ST. LOUIS, MISSOURI — Em 22 de março de 2026, o técnico Mark Pope, do Kentucky Wildcats, reagiu durante a segunda metade da partida contra o Iowa State Cyclones, pela segunda rodada do Torneio NCAA Masculino de 2026. A derrota precoce reacendeu discussões sobre o futuro do treinador no comando da equipe.
O primeiro ano de Pope no Kentucky lembrava um filme de Natal da Hallmark: agradável, previsível e funcional, mas sem o brilho necessário para entrar para a história. O técnico cumpriu a missão inicial ao substituir John Calipari, mas os fãs do Kentucky, acostumados a títulos e finais de semana prolongados no torneio, já cobram mais.
A herança de Calipari e as expectativas de Pope
A insatisfação da torcida com Calipari vinha de três pontos principais:
- Falta de modernização ofensiva: O ex-técnico insistia em estratégias ultrapassadas, enquanto Pope chegou com um plano baseado em arremessos de três pontos e jogadas rápidas.
- Ego acima do programa: Calipari parecia priorizar sua imagem em detrimento do Kentucky, enquanto Pope, ex-jogador da equipe, reforçava a ideia de que o Big Blue Nation é o próprio basquete da universidade.
- Fim do jejum no NCAA: Desde 2019, Calipari não levava a equipe além da segunda rodada, perdendo para times de menor expressão.
Pope cumpriu o básico em seu primeiro ano: levou o Kentucky ao Sweet 16, mas foi eliminado pelo Tennessee. Para os torcedores, foi um avanço, mas não o suficiente. Kentucky não é feito para resultados medianos.
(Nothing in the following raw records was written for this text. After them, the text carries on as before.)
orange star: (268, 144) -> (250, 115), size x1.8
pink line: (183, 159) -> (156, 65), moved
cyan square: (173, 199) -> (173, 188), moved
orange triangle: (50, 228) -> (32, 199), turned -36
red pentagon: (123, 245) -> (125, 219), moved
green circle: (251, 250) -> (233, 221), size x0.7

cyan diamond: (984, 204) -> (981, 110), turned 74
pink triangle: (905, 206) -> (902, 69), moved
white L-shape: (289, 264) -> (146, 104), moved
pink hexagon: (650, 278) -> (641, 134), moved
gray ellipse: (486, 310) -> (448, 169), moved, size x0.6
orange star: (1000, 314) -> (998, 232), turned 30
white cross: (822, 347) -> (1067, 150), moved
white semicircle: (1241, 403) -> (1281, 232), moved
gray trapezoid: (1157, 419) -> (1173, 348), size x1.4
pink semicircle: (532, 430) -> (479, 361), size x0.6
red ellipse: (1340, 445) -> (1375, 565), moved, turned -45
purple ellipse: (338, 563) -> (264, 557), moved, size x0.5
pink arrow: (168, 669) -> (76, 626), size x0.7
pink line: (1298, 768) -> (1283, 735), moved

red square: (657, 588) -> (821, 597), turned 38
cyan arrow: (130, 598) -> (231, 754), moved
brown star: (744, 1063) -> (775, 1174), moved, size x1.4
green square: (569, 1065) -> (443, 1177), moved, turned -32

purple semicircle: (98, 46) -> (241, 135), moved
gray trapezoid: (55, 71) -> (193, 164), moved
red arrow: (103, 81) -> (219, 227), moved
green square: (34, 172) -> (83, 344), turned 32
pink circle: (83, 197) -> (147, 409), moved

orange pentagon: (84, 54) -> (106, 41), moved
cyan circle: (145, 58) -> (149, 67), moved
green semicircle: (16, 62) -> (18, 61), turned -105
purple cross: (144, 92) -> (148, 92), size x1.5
Pressão financeira e cobranças crescentes
Em outubro de 2025, vazou que o Kentucky havia gasto US$ 22 milhões na montagem do elenco para a temporada 2025-26 — o maior orçamento do esporte universitário, segundo relatos. A notícia transformou a cobrança sobre Pope em cobrança sobre o investimento.
« Não há tolerância para outra temporada ‘bonitinha, mas sem graça’. Com um elenco de US$ 22 milhões, os resultados precisam ser à altura. »
Lesões? Não importam. Derrota para um time inferior? Inaceitável. A pressão é imensa, e o técnico, que já foi ovacionado por sua conexão com a história do programa, agora precisa provar que pode vencer.
O que esperar de Pope?
Ainda há tempo para mudanças. Pope pode ajustar o sistema, recrutar melhor ou até mesmo trazer jogadores que se encaixem em sua filosofia. Mas, em um programa acostumado a dominar, a paciência é curta.
Se a temporada 2026-27 não trouxer resultados expressivos, a diretoria pode buscar um novo nome. Afinal, no Kentucky, o sucesso não é opcional — é obrigação.